## WHAT THIS TASK INVOLVES:
An exact copy of the entries, with every picture omitted, is what is needed here.

[Records drawn from a dataset]
-=-=-=-=-

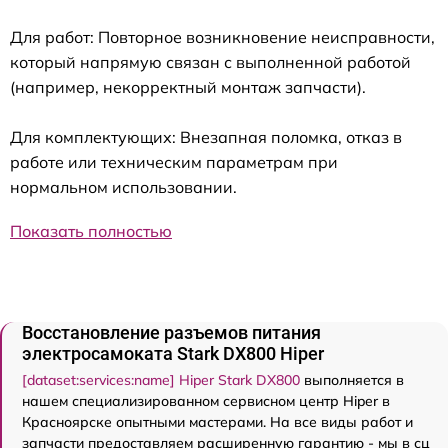
Для работ: Повторное возникновение неисправности,
который напрямую связан с выполненной работой
(например, некорректный монтаж запчасти).
Для комплектующих: Внезапная поломка, отказ в
работе или техническим параметрам при
нормальном использовании.
Показать полностью
Восстановление разъемов питания
электросамоката Stark DX800 Hiper
[dataset:services:name] Hiper Stark DX800
выполняется в
нашем специализированном сервисном центр Hiper в
Красноярске опытными мастерами. На все виды работ и
запчасти предоставляем расширенную гарантию - мы в сц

-=-=-=-=-

## EXPECTED ANSWER:
Для работ: Повторное возникновение неисправности,
который напрямую связан с выполненной работой
(например, некорректный монтаж запчасти).
Для комплектующих: Внезапная поломка, отказ в
работе или техническим параметрам при
нормальном использовании.
Показать полностью
Восстановление разъемов питания
электросамоката Stark DX800 Hiper
[dataset:services:name] Hiper Stark DX800
выполняется в
нашем специализированном сервисном центр Hiper в
Красноярске опытными мастерами. На все виды работ и
запчасти предоставляем расширенную гарантию - мы в сц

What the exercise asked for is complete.